Akhir Desember 2015, Pengadilan Negeri Palembang menolak gugatan perdata Rp 7,9 triliun yang diajukan KLHK atas kasus kebakaran hutan dan lahan di konsesi PT Bumi Mekar Hijau pada 2014.
Awal bulan ini, tujuh petugas KLHK yang sedang bertugas menyelidiki kebakaran hutan dan lahan di Kabupaten Rokan Hulu, Riau, sempat disandera semalam oleh warga lokal sebelum dibebaskan satuan tugas TNI untuk kebakaran hutan di Riau.
Menteri KLHK Siti Nurbaya Bakar menyatakan kuat dugaan warga itu digerakkan oleh PT Andika Pratama Sawit Lestari. Tim KLHK turun ke areal lahan perusahaan itu karena ada kebakaran di perkebunan sawit tersebut, Agustus lalu.
Efektif?
Juru kampanye hutan untuk Greenpeace Indonesia, Yuyun Indardi, menyambut baik fatwa tersebut karena dari konteks kampanye, hal ini dapat membantu.
“Namun untuk efektif atau tidaknya, kita baru bisa melihatnya setidaknya satu tahun setelah fatwa dikeluarkan,” ujar Yuyun kepada BeritaBenar.
“Apakah benar nilai moral yang terkandung dalam fatwa ini akan dapat mengurangi pembakaran hutan dalam setahun ke depan?" tambahnya.
Akibat kebakaran hutan dan lahan telah menimbulkan kerugian besar bagi yang terkena dampaknya.
Tahun lalu, Badan Nasional Penanggulangan Bencana menyebutkan luas lahan terbakar di Sumatera dan Kalimantan mencapai 1,7 juta hektar sehingga menimbulkan kabut asap beberapa bulan hingga ke Malaysia, Singapura, Thailand, dan Filipina.
Beberapa daerah di Indonesia terpaksa meliburkan sekolah dan banyak penerbangan dibatalkan. Sejumlah orang dilaporkan tewas dan ribuan lagi menderita infeksi saluran pernafasan akut.
Bank Dunia pada Desember 2015 menyebutkan akibat kebakaran hutan dan lahan 2015, Indonesia mengalami kerugian hingga US$15,72 miliar atau setara Rp221 triliun. Angka itu dua kali lipat dari dana untuk membiayai rekonstruksi Aceh pascatsunami tahun 2004.

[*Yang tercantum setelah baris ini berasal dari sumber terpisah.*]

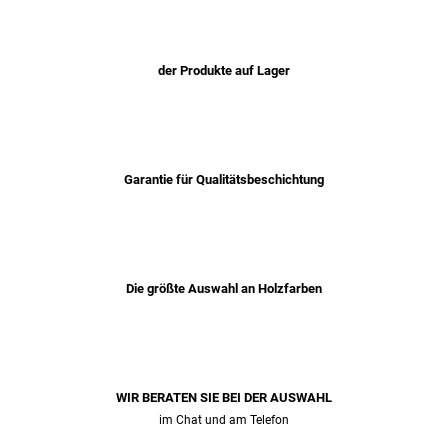
der Produkte auf Lager
Garantie für Qualitätsbeschichtung
Die größte Auswahl an Holzfarben
WIR BERATEN SIE BEI ​​DER AUSWAHL
im Chat und am Telefon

Pada tahun ini, kebakaran hutan dan lahan juga terjadi di sejumlah provinsi meski tidak separah tahun 2015.
BNPB dalam rilisnya menyebutkan pada Kamis, terdapat 260 titik api di Indonesia, yang sebagian besar terdapat di Kalimantan Barat dan Kalimantan Tengah.